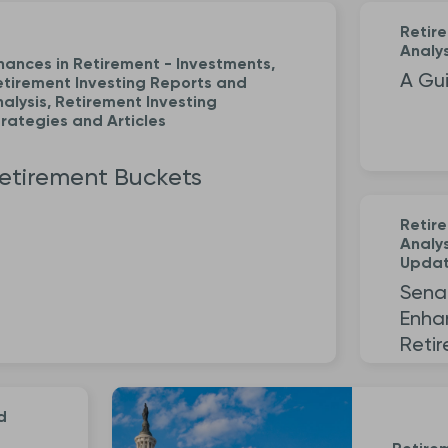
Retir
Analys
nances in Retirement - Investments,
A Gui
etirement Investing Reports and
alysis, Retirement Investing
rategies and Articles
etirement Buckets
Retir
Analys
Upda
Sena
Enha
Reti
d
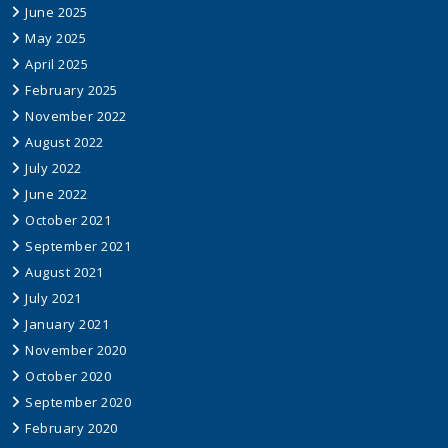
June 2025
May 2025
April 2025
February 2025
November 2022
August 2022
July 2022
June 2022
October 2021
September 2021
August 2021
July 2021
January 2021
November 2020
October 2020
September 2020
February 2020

--

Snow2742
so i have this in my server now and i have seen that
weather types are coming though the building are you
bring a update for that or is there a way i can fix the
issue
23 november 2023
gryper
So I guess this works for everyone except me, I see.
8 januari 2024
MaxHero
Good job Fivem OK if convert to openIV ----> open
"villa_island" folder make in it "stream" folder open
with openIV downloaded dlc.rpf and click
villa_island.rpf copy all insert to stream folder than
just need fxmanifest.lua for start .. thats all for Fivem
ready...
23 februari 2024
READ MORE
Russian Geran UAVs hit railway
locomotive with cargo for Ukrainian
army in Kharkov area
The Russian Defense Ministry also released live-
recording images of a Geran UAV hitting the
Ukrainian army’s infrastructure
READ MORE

==

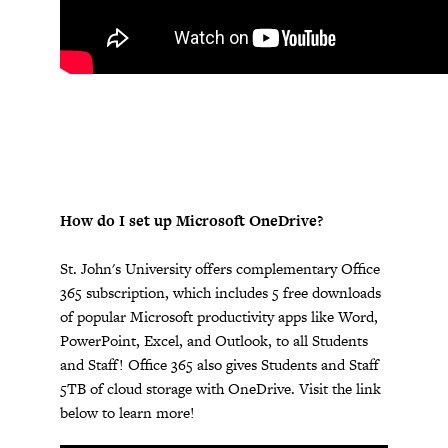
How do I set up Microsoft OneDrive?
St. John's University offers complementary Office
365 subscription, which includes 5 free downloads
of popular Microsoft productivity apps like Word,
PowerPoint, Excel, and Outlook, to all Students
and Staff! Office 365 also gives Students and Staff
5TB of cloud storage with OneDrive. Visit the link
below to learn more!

*Task brief*. Give only the lines from the one holding "and Staff! Office" through the one holding "below to learn more!", each restated exactly as it appears above.

*Output of the task*.
and Staff! Office 365 also gives Students and Staff
5TB of cloud storage with OneDrive. Visit the link
below to learn more!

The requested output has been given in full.